Anopheles darlingi human biting rate was correlated to the malaria incidence rate in children one month later. This is consistent with what was previously found in correlating entomological data with malaria incidence in the general population . Nevertheless, none of the 148 specimens of this species collected from January 2003 to December 2006 in Camopi was found naturally infected with Plasmodium . This study focused on young children with the hypothesis of a nightly transmission due to the characteristics of An. darlingi . Other authors mentioned that An. darlingi has a 24 hours activity and can be found outside during the day in French Guiana . Other anopheline species could play a role in the transmission of malaria including during the morning [6, 29, 30] or in a sylvatic environment around the hamlets . Indeed, An. nuneztovari could play a role in the transmission, along the Camopi River where the incidence remains higher. Indeed, this species could be a secondary vector when present in sufficient numbers. This species, exophilic and aggressive on humans, may be collected on humans in large numbers in some Amazonian areas [20, 31, 32].

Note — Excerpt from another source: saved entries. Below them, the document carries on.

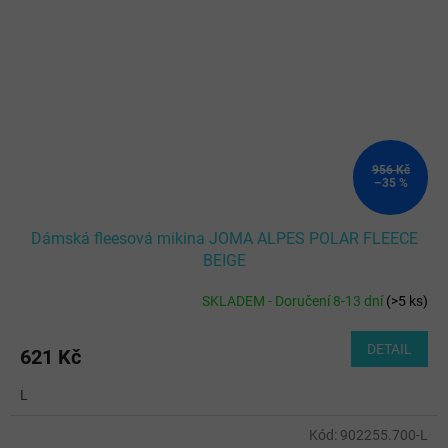
956 Kč
–35 %
Dámská fleesová mikina JOMA ALPES POLAR FLEECE
BEIGE
SKLADEM - Doručení 8-13 dní
(
>5 ks
)
DETAIL
621 Kč
L
Kód:
902255.700-L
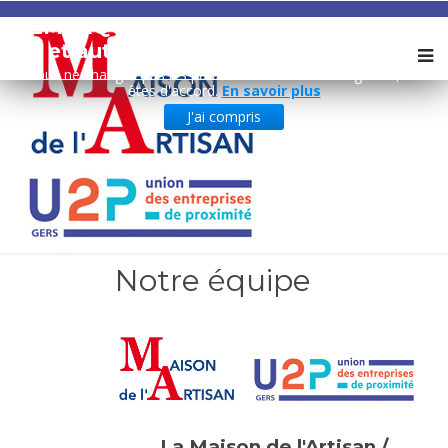
REMARQUE ! Ce site utilise des cookies
et autres technologies similaires.
Si vous ne changez pas les paramètres de votre navigateur, vous
êtes d'accord.
En savoir plus
J'ai compris
Notre équipe
La Maison de l'Artisan /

Given that it can be assumed that An. darlingi transmitted P. vivax and P. falciparum, it was intriguing to observe that P. vivax had a high transmission in May and June whereas P. falciparum had a much lower transmission during the last period. A tentative explanation is that the age composition of the An. darlingi population may depend on the seasons and the environment [9, 33]. Thus, long-lived females that would be good vectors for the two plasmodial species might be responsible for malaria transmission in December and January. On the other hand, females with a lower life expectancy would be poor vectors for P. falciparum which has a longer extrinsic cycle than P. vivax, and should be responsible for the transmission of P. vivax in May and June only. Unfortunately, the comparison of survival rates of females in these two periods could not be performed due to the low numbers of mosquitoes collected. Another explanation is that P. vivax relapses in the months following the first peak provide gametocytes to the emerging vector population thus amplifying the vivax transmission.

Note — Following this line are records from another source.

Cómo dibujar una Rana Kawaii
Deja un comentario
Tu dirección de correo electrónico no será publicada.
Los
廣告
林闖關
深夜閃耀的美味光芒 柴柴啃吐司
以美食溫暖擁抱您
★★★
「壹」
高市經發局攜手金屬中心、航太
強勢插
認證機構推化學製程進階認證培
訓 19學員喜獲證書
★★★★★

Even if the distribution of malaria is determined by climatic and other geographic factors which affect mosquito and Plasmodium reproduction at a given time, malaria is also influenced by environmental changes . Therefore, the impact of deforestation on malaria transmission that has been previously described [18, 34–36] should be investigated in this area where the settlement of Amerindian populations coupled with gold-mining activities constantly cause forest openings.